Genetic code
The genetic code describes the relationship between DNA sequences and the protein sequences encoded by them. A DNA sequence is transcribed into an mRNA sequence, which is then translated into a protein sequence by assembling an amino acid chain, where each amino acid corresponds to a triplet of nucleotide – a so-called codon.
Since proteins are translated from RNA templates, the codons are typically specified with the RNA nucleotides A, C, G, and U. However, many resources also accept or provide codons with the DNA nucleotides A, C, G, and T.

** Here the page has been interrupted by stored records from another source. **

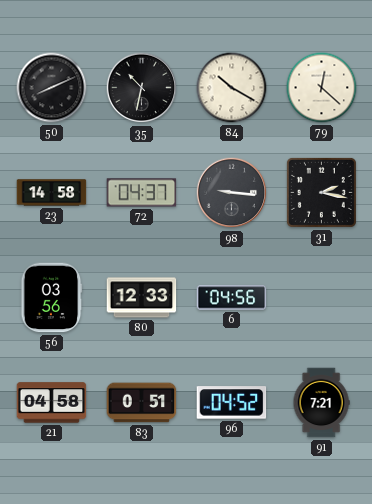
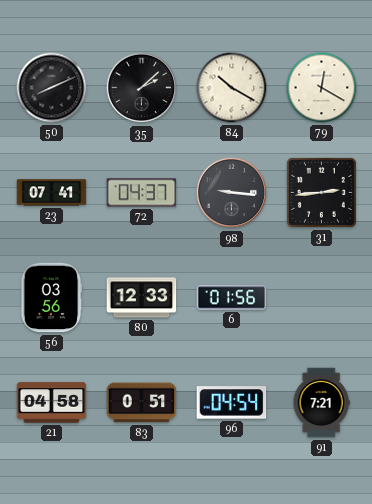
35: 10:32 -> 2:08
79: 12:22 -> 12:20
23: 14:58 -> 07:41
31: 2:17 -> 2:44
6: 04:56 -> 01:56
96: 04:52 -> 04:54
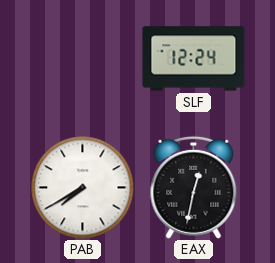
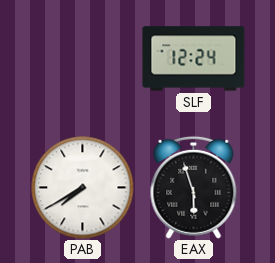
EAX: 12:32 -> 5:57
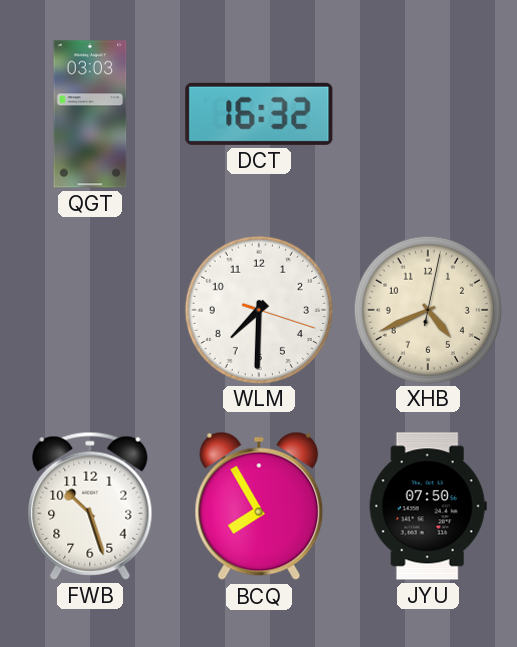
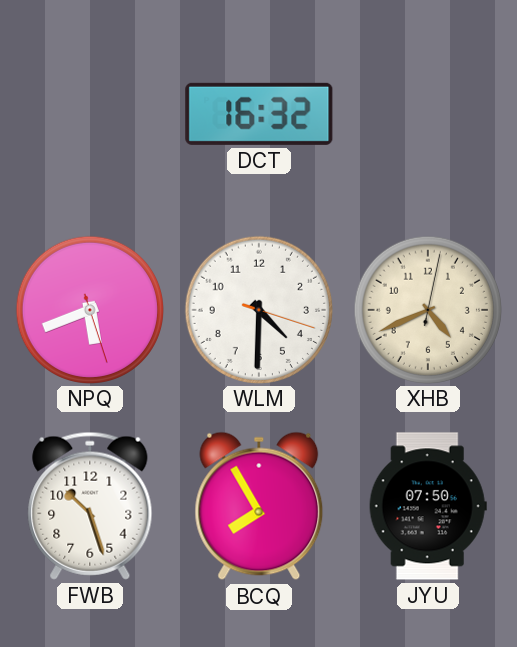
QGT: 03:03 -> none
NPQ: none -> 5:41
WLM: 7:30 -> 4:30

There is a standard genetic code that is used by almost all organisms:
| UUU – Phe
UUC – Phe UUA – Leu UUG – Leu |
UCU – Ser
UCC – Ser UCA – Ser UCG – Ser |
UAU – Tyr
UAC – Tyr UAA – Stop UAG – Stop |
UGU – Cys
UGC – Cys UGA – Stop UGG – Trp |
| CUU – Leu
CUC – Leu CUA – Leu CUG – Leu |
CCU – Pro
CCC – Pro CCA – Pro CCG – Pro |
CAU – His
CAC – His CAA – Gln CAG – Gln |
CGU – Arg
CGC – Arg CGA – Arg CGG – Arg |
| AUU – Ile
AUC – Ile AUA – Ile AUG – Met |
ACU – Thr
ACC – Thr ACA – Thr ACG – Thr |
AAU – Asn
AAC – Asn AAA – Lys AAG – Lys |
AGU – Ser
AGC – Ser AGA – Arg AGG – Arg |
| GUU – Val
GUC – Val GUA – Val GUG – Val |
GCU – Ala
GCC – Ala GCA – Ala GCG – Ala |
GAU – Asp
GAC – Asp GAA – Glu GAG – Glu |
GGU – Gly
GGC – Gly GGA – Gly GGG – Gly |
The genetic code has several interesting properties:
- It is degenerate, that is, for most aminon acids, several codons map onto the same amino acid. This means there is a certain level of redundancy, and any given protein sequence can be encoded by a large number of alternative DNA sequences, using different codons for the same amino acids.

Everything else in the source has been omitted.